Severina, die noch vor einer halben Stunde sämtliche Sklaven aus ihrer Nähe entfernt hatte, weil selbst deren leises Huschen
ihr auf die Nerven ging, wunderte sich nicht, dass Gaviana sofort neben ihr erschien, als sie erkennen ließ, dass sie von
ihrer vorherigen Anordnung nichts mehr wissen wollte. »Der Appetit auf gefüllte Taube ist mir vergangen. Bring mir ein paar
Pfaueneier und gegrillte Kürbisse!«
Gaviana brach der Schweiß aus. Was, wenn es in der Küche keine Pfaueneier gab? Kürbisse waren da, das wusste sie. Aber Pfaueneier?
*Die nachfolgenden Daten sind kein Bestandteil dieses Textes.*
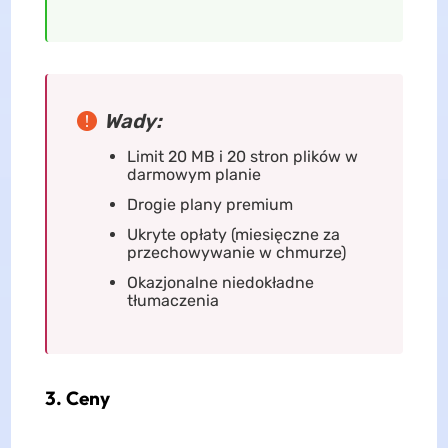
Wady:
Limit 20 MB i 20 stron plików w
darmowym planie
Drogie plany premium
Ukryte opłaty (miesięczne za
przechowywanie w chmurze)
Okazjonalne niedokładne
tłumaczenia
3. Ceny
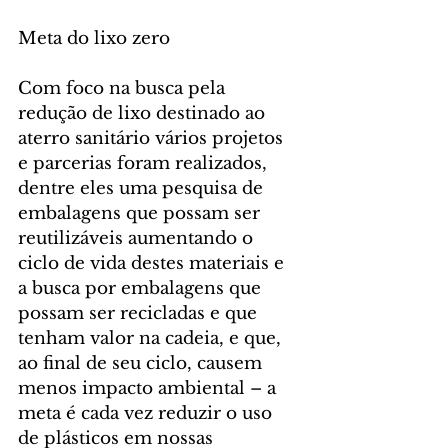
Meta do lixo zero 
Com foco na busca pela 
redução de lixo destinado ao 
aterro sanitário vários projetos 
e parcerias foram realizados, 
dentre eles uma pesquisa de 
embalagens que possam ser 
reutilizáveis aumentando o 
ciclo de vida destes materiais e 
a busca por embalagens que 
possam ser recicladas e que 
tenham valor na cadeia, e que, 
ao final de seu ciclo, causem 
menos impacto ambiental – a 
meta é cada vez reduzir o uso 
de plásticos em nossas 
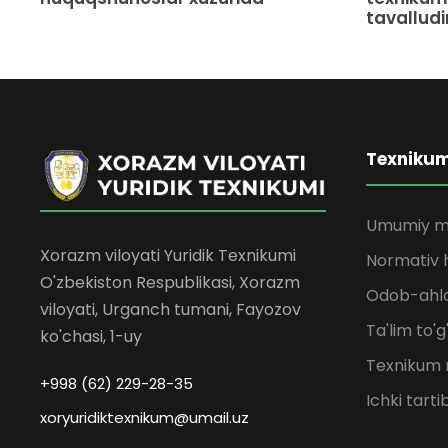
tavalludin
Texniku
Umumiy m
Xorazm viloyati Yuridik Texnikumi
Normativ h
O'zbekiston Respublikasi, Xorazm
Odob-ahlo
viloyati, Urganch tumani, Fayozov
Ta'lim to'g
ko'chasi, 1-uy
Texnikum 
+998 (62) 229-28-35
Ichki tarti
xoryuridiktexnikum@umail.uz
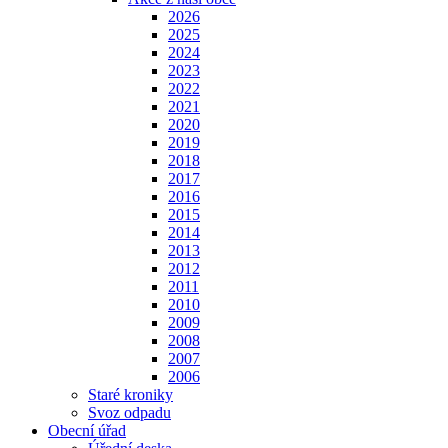
2026
2025
2024
2023
2022
2021
2020
2019
2018
2017
2016
2015
2014
2013
2012
2011
2010
2009
2008
2007
2006
Staré kroniky
Svoz odpadu
Obecní úřad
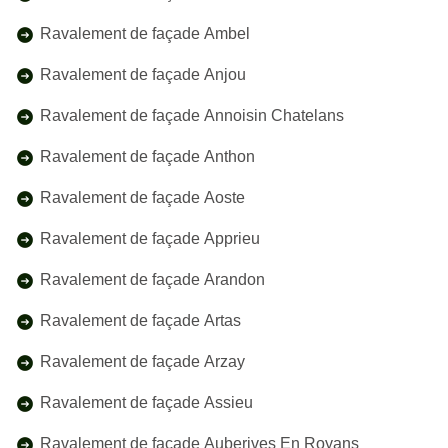
Ravalement de façade Ambel
Ravalement de façade Anjou
Ravalement de façade Annoisin Chatelans
Ravalement de façade Anthon
Ravalement de façade Aoste
Ravalement de façade Apprieu
Ravalement de façade Arandon
Ravalement de façade Artas
Ravalement de façade Arzay
Ravalement de façade Assieu
Ravalement de façade Auberives En Royans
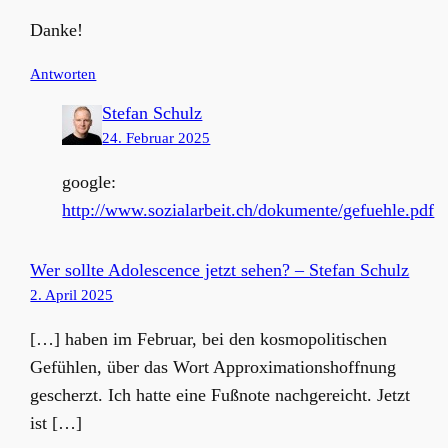
Danke!
Antworten
Stefan Schulz
24. Februar 2025
google:
http://www.sozialarbeit.ch/dokumente/gefuehle.pdf
Wer sollte Adolescence jetzt sehen? – Stefan Schulz
2. April 2025
[…] haben im Februar, bei den kosmopolitischen
Gefühlen, über das Wort Approximationshoffnung
gescherzt. Ich hatte eine Fußnote nachgereicht. Jetzt
ist […]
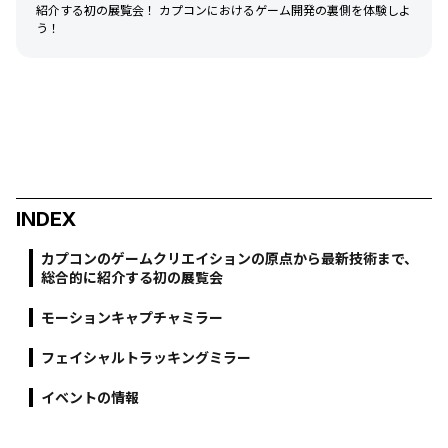
紹介する初の展覧会！ カプコンにおけるゲーム開発の裏側を体験しよ
う！
INDEX
カプコンのゲームクリエイションの原点から最新技術まで、
総合的に紹介する初の展覧会
モーションキャプチャミラー
フェイシャルトラッキングミラー
イベントの情報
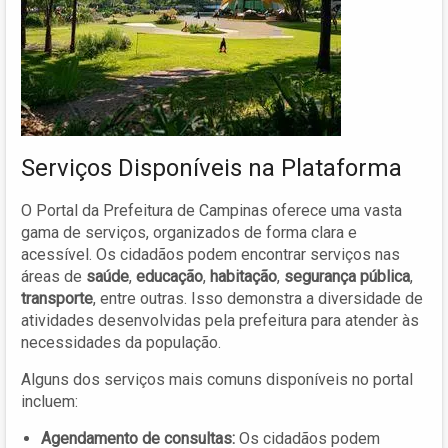
Serviços Disponíveis na Plataforma
O Portal da Prefeitura de Campinas oferece uma vasta
gama de serviços, organizados de forma clara e
acessível. Os cidadãos podem encontrar serviços nas
áreas de
saúde
,
educação
,
habitação
,
segurança pública
,
transporte
, entre outras. Isso demonstra a diversidade de
atividades desenvolvidas pela prefeitura para atender às
necessidades da população.
Alguns dos serviços mais comuns disponíveis no portal
incluem:
Agendamento de consultas:
Os cidadãos podem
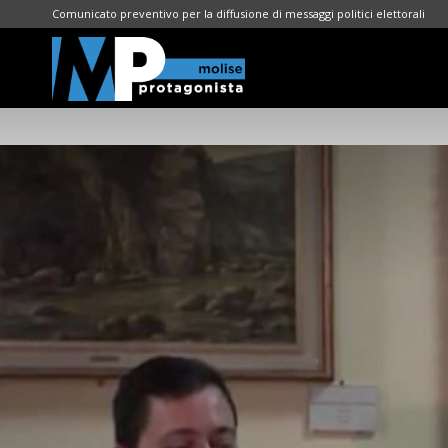
Comunicato preventivo per la diffusione di messaggi politici elettorali
Molise
Protagonista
Doch sie ließ sich nichts anmerken und verneigte sich tief. »Ich werde sofort danach rufen!« Schnell richtete sie die Kissen,
als Severina Anstalten machte, sich auf dem Speisesofa auszustrecken. »Habt ihr es bequem, Herrin?«
Severina antwortete nicht, aber sie hatte auch nichts zu beanstanden. |103| Das war mehr, als Gaviana gehofft hatte. Eilig gab sie einer Sklavin einen Wink, damit die versuchte, in der Küche Pfaueneier
aufzutreiben und das Grillen der Kürbisse zu beschleunigen. Gaviana selbst wollte auf Nummer sicher gehen und in Severinas
Nähe bleiben, um jeden ihrer Wünsche zu erahnen, noch bevor er ausgesprochen wurde. Besorgt betrachtete sie Severinas Gesicht.
Ihre Herrin hielt die Augen geschlossen, sie war sehr blass. Hoffentlich verlangte sie nicht nach einem Spiegel! Ein Wutausbruch
war das Mindeste, was zu erwarten war, wenn Severina feststellte, dass ihre Wangen bleich und ihre Lippen farblos waren.
Gaviana war froh, als sie Agrippinas Schritte hörte. Germanicus’ Gattin war von freundlicher Natur. Sie verlangte ihren Sklaven
nichts ab, was sie nicht leisten konnten, und hatte schon oft dafür gesorgt, dass eine Strafe, die Severina angeordnet hatte,
milder ausfiel.
Severina dagegen schien vom Erscheinen ihrer Schwägerin nicht angetan zu sein. Sie schloss die Augen, als Agrippina eintrat,
und reagierte auf ihren Gruß nur mit einem schwachen Nicken.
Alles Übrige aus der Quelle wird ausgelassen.